**What is expected**
Write out, exactly and only, the lines that run from the top of the records to the line with "There is no". Include both ends; exclude pictures.

**Data records**
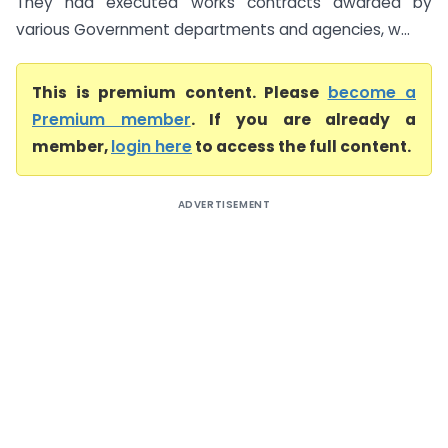
They had executed works contracts awarded by
various Government departments and agencies, w...
This is premium content. Please
become a
Premium member
. If you are already a
member,
login here
to access the full content.
ADVERTISEMENT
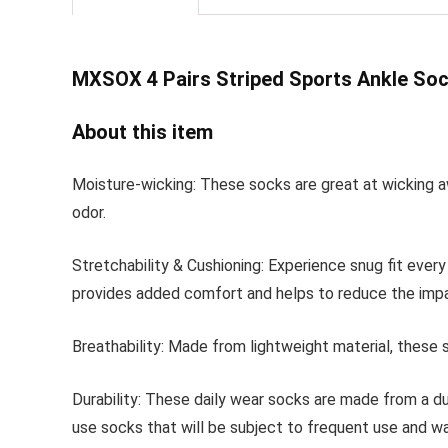
MXSOX 4 Pairs Striped
Sports Ankle Soc
About this item
Moisture-wicking: These socks are great at wicking a
odor.
Stretchability & Cushioning: Experience snug fit ever
provides added comfort and helps to reduce the impa
Breathability: Made from lightweight material, these s
Durability: These daily wear socks are made from a du
use socks that will be subject to frequent use and wa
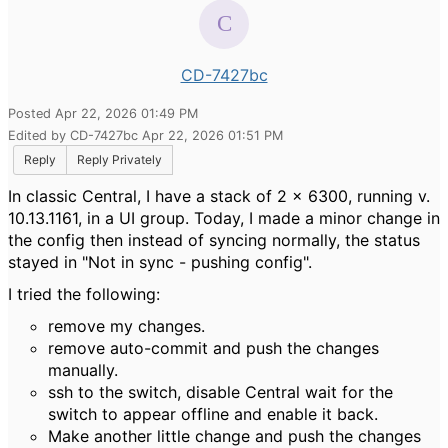
CD-7427bc
Posted Apr 22, 2026 01:49 PM
Edited by CD-7427bc Apr 22, 2026 01:51 PM
Reply
Reply Privately
In classic Central, I have a stack of 2 x 6300, running v.
10.13.1161, in a UI group. Today, I made a minor change in
the config then instead of syncing normally, the status
stayed in "Not in sync - pushing config".
I tried the following:
remove my changes.
remove auto-commit and push the changes
manually.
ssh to the switch, disable Central wait for the
switch to appear offline and enable it back.
Make another little change and push the changes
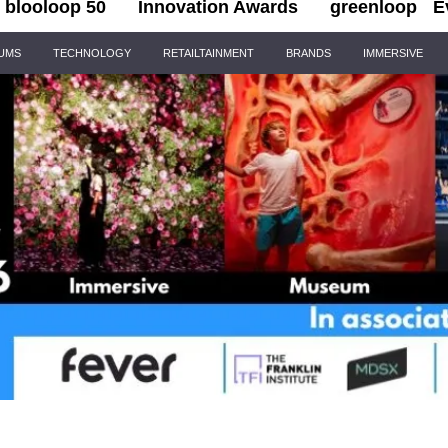
blooloop 50
Innovation Awards
greenloop
E
IUMS
TECHNOLOGY
RETAILTAINMENT
BRANDS
IMMERSIVE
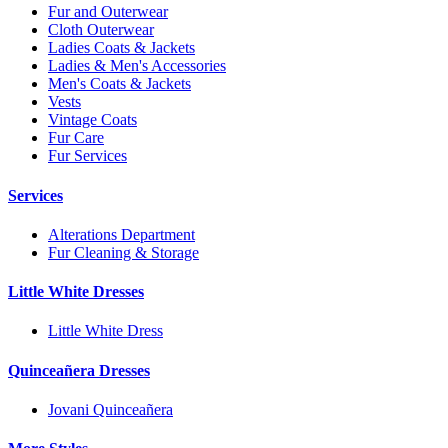
Fur and Outerwear
Cloth Outerwear
Ladies Coats & Jackets
Ladies & Men's Accessories
Men's Coats & Jackets
Vests
Vintage Coats
Fur Care
Fur Services
Services
Alterations Department
Fur Cleaning & Storage
Little White Dresses
Little White Dress
Quinceañera Dresses
Jovani Quinceañera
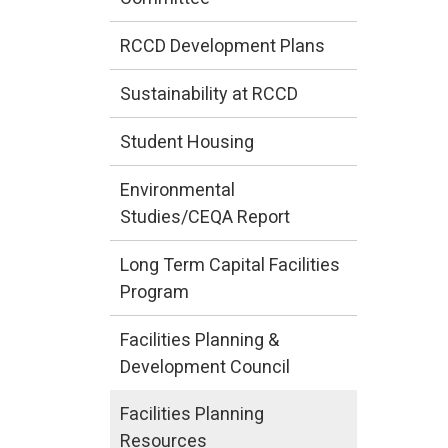
RCCD Development Plans
Sustainability at RCCD
Student Housing
Environmental
Studies/CEQA Report
Long Term Capital Facilities
Program
Facilities Planning &
Development Council
Facilities Planning
Resources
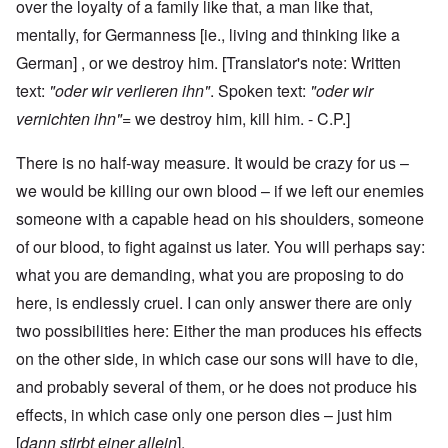
over the loyalty of a family like that, a man like that,
mentally, for Germanness [ie., living and thinking like a
German] , or we destroy him. [Translator's note: Written
text:
"oder wir verlieren ihn"
.
Spoken text:
"oder wir
vernichten ihn"
= we destroy him, kill him. - C.P.]
There is no half-way measure. It would be crazy for us –
we would be killing our own blood – if we left our enemies
someone with a capable head on his shoulders, someone
of our blood, to fight against us later. You will perhaps say:
what you are demanding, what you are proposing to do
here, is endlessly cruel. I can only answer there are only
two possibilities here: Either the man produces his effects
on the other side, in which case our sons will have to die,
and probably several of them, or he does not produce his
effects, in which case only one person dies – just him
[
dann stirbt einer allein
].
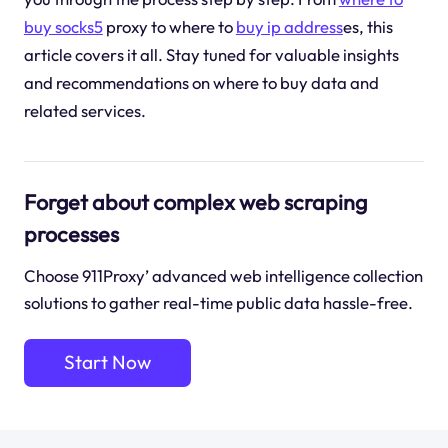
buy socks5
proxy to where to
buy ip address
es, this
article covers it all. Stay tuned for valuable insights
and recommendations on where to buy data and
related services.
Forget about complex web scraping
processes
Choose 911Proxy’ advanced web intelligence collection
solutions to gather real-time public data hassle-free.
Start Now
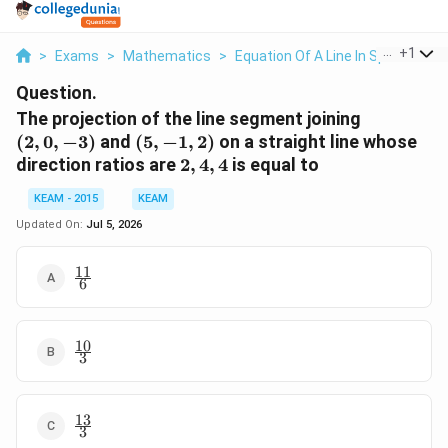
...
+
1
>
Exams
>
Mathematics
>
Equation Of A Line In Space
>
Th
Question.
(2,0,-3)
The projection of the line segment joining
(5,-1,2)
(
2
,
0
,
−
3
)
and
(
5
,
−
1
,
2
)
on a straight line whose
2,4,4
direction ratios are
2
,
4
,
4
is equal to
KEAM - 2015
KEAM
Updated On:
Jul 5, 2026
11
\frac{11}
6
{6}
10
\frac{10}
3
{3}
13
\frac{13}
3
{3}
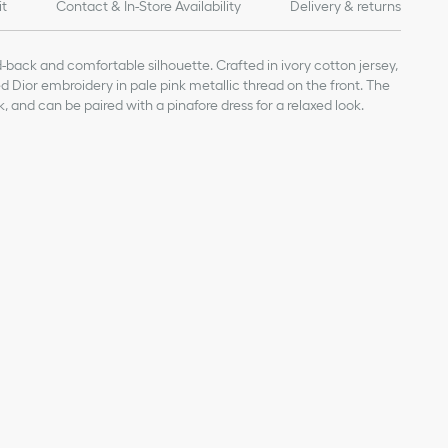
it
Contact & In-Store Availability
Delivery & returns
d-back and comfortable silhouette. Crafted in ivory cotton jersey,
sed Dior embroidery in pale pink metallic thread on the front. The
, and can be paired with a pinafore dress for a relaxed look.
pink metallic thread on the front
on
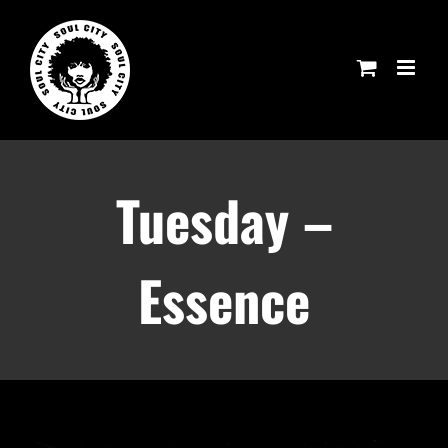
Skip
to
content
Tuesday –
Essence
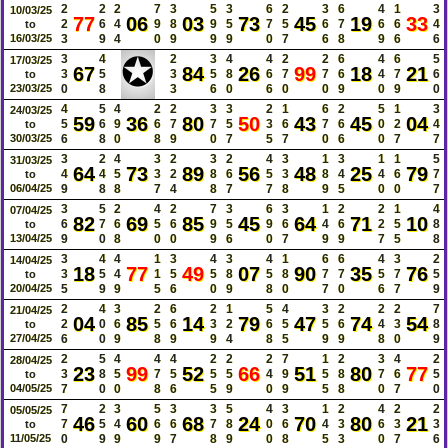
2
2
2
7
3
5
3
6
2
3
6
4
1
3
10/03/25
77
06
03
73
45
19
33
2
6
4
9
8
9
5
7
5
6
7
6
6
4
to
16/03/25
3
9
4
0
9
9
9
0
7
6
8
9
6
6
✪
3
4
2
3
4
4
2
2
6
4
6
5
17/03/25
67
84
26
99
18
21
3
5
3
5
8
6
7
7
6
4
7
6
to
23/03/25
0
8
3
6
0
6
0
0
9
0
9
0
4
5
4
2
2
3
3
2
1
6
2
5
1
3
24/03/25
59
36
80
50
43
45
04
5
6
9
6
7
7
5
3
6
7
6
0
2
4
to
30/03/25
6
8
0
8
9
0
7
5
7
0
6
0
7
7
3
2
4
3
2
3
2
4
3
1
3
1
1
5
31/03/25
64
73
89
56
48
25
79
4
4
5
3
2
8
6
5
3
8
4
4
6
7
to
06/04/25
9
8
8
7
4
8
7
7
8
9
5
0
0
7
3
5
2
4
2
7
3
6
3
1
2
2
1
4
07/04/25
82
69
85
45
64
71
10
6
7
6
5
6
9
5
9
6
4
6
2
5
8
to
13/04/25
9
0
8
0
0
9
6
0
7
9
9
7
5
8
3
4
4
1
3
4
3
4
1
6
6
4
3
2
14/04/25
18
77
49
07
90
35
76
3
5
4
1
5
5
8
5
8
7
7
5
7
5
to
20/04/25
5
9
9
5
6
0
9
8
0
7
0
6
7
9
2
4
3
2
6
2
1
5
4
3
2
2
2
7
21/04/25
04
85
14
79
47
74
54
2
0
6
5
6
3
2
6
5
5
6
4
3
8
to
27/04/25
6
0
9
8
9
9
4
8
5
9
9
8
0
9
2
5
4
4
4
2
2
2
7
1
2
3
4
2
28/04/25
23
99
52
66
51
80
77
3
8
5
7
5
5
5
4
9
5
8
7
6
5
to
04/05/25
7
0
0
8
6
5
9
0
9
5
8
0
7
0
7
2
3
5
3
3
5
4
3
1
2
4
2
2
05/05/25
46
60
68
24
70
80
21
7
5
4
6
6
7
8
0
6
4
3
6
3
3
to
11/05/25
0
9
9
9
7
8
9
0
8
5
3
0
7
6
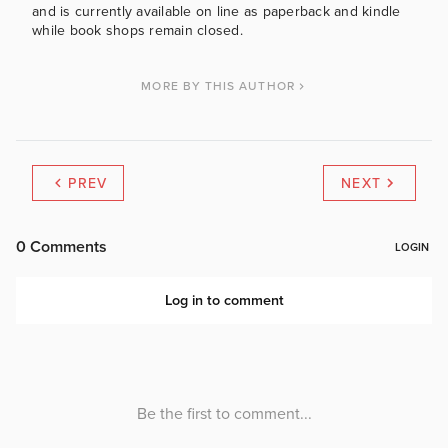
and is currently available on line as paperback and kindle
while book shops remain closed.
MORE BY THIS AUTHOR
PREV
NEXT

**Exercise output**
They had executed works contracts awarded by
various Government departments and agencies, w...
This is premium content. Please
become a
Premium member
. If you are already a
member,
login here
to access the full content.
ADVERTISEMENT
MXSOX 4 Pairs Striped
Sports Ankle Soc
About this item
Moisture-wicking: These socks are great at wicking a
odor.
Stretchability & Cushioning: Experience snug fit ever
provides added comfort and helps to reduce the impa
Breathability: Made from lightweight material, these s
Durability: These daily wear socks are made from a du
use socks that will be subject to frequent use and wa
CD-7427bc
Posted Apr 22, 2026 01:49 PM
Edited by CD-7427bc Apr 22, 2026 01:51 PM
Reply
Reply Privately
In classic Central, I have a stack of 2 x 6300, running v.
10.13.1161, in a UI group. Today, I made a minor change in
the config then instead of syncing normally, the status
stayed in "Not in sync - pushing config".
I tried the following:
remove my changes.
remove auto-commit and push the changes
manually.
ssh to the switch, disable Central wait for the
switch to appear offline and enable it back.
Make another little change and push the changes
blooloop 50
Innovation Awards
greenloop
E
IUMS
TECHNOLOGY
RETAILTAINMENT
BRANDS
IMMERSIVE
Fur and Outerwear
Cloth Outerwear
Ladies Coats & Jackets
Ladies & Men's Accessories
Men's Coats & Jackets
Vests
Vintage Coats
Fur Care
Fur Services
Services
Alterations Department
Fur Cleaning & Storage
Little White Dresses
Little White Dress
Quinceañera Dresses
Jovani Quinceañera
RCCD Development Plans
Sustainability at RCCD
Student Housing
Environmental
Studies/CEQA Report
Long Term Capital Facilities
Program
Facilities Planning &
Development Council
Facilities Planning
Resources
over the loyalty of a family like that, a man like that,
mentally, for Germanness [ie., living and thinking like a
German] , or we destroy him. [Translator's note: Written
text:
"oder wir verlieren ihn"
.
Spoken text:
"oder wir
vernichten ihn"
= we destroy him, kill him. - C.P.]
There is no half-way measure. It would be crazy for us –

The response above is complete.